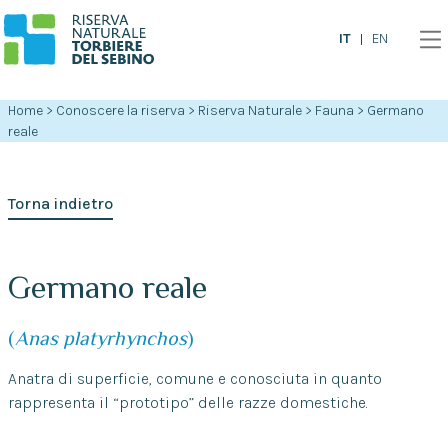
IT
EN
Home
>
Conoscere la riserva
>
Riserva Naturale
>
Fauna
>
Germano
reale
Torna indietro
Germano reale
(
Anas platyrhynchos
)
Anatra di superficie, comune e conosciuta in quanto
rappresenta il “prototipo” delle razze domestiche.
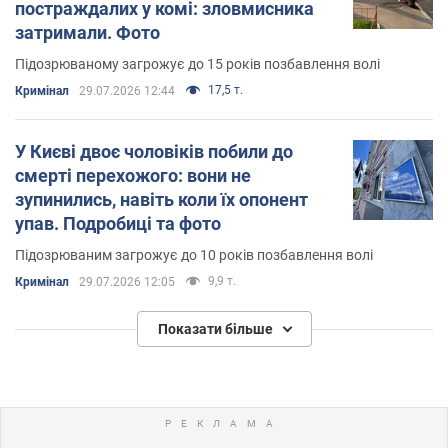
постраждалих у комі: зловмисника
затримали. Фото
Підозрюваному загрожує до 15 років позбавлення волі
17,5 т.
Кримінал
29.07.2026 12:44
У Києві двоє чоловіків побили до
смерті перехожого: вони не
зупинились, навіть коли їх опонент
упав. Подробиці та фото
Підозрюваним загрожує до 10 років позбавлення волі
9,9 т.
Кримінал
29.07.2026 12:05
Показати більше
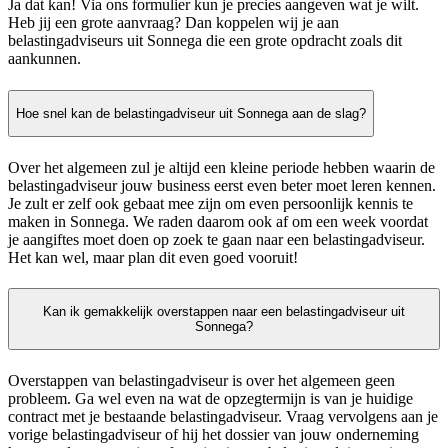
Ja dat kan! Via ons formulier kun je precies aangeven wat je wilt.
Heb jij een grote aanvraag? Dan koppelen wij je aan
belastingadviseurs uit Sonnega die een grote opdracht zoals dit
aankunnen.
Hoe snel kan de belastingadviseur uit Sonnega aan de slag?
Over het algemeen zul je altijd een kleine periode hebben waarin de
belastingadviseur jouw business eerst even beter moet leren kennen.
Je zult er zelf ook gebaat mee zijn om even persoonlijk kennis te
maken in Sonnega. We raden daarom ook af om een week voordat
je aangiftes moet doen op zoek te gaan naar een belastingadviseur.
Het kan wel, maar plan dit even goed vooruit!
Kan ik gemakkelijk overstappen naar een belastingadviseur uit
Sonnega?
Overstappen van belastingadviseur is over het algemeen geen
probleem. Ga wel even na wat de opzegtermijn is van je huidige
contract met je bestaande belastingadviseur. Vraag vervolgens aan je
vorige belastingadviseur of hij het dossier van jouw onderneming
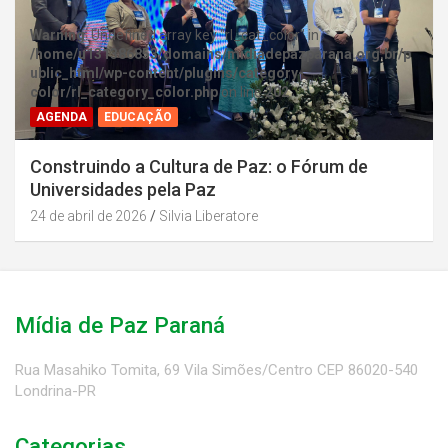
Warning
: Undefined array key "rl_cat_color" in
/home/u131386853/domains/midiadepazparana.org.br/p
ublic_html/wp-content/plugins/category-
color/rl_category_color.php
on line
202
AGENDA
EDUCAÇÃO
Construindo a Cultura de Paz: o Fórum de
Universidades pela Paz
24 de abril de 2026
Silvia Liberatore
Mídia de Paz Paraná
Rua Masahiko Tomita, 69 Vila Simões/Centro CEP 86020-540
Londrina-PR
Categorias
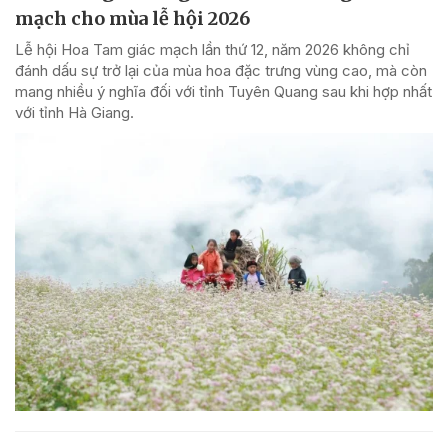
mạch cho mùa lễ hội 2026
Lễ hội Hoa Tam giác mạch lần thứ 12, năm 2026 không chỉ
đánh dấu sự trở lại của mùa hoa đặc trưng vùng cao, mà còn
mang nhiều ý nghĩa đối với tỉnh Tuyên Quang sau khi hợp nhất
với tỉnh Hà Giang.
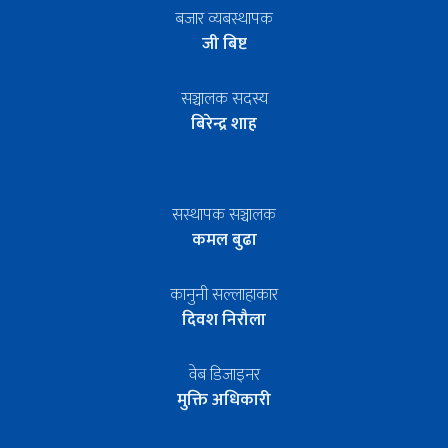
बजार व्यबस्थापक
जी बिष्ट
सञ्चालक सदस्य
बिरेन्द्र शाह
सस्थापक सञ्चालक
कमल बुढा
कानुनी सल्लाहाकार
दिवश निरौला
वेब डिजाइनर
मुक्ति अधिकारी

What you have to do:
Take the material above from the line containing "Universidades pela Paz" up to and including the line containing "mang nhiều ý" and retype it exactly, without any pictures.

Answer to the exercise:
Universidades pela Paz
24 de abril de 2026
Silvia Liberatore
Mídia de Paz Paraná
Rua Masahiko Tomita, 69 Vila Simões/Centro CEP 86020-540
Londrina-PR
Categorias
mạch cho mùa lễ hội 2026
Lễ hội Hoa Tam giác mạch lần thứ 12, năm 2026 không chỉ
đánh dấu sự trở lại của mùa hoa đặc trưng vùng cao, mà còn
mang nhiều ý nghĩa đối với tỉnh Tuyên Quang sau khi hợp nhất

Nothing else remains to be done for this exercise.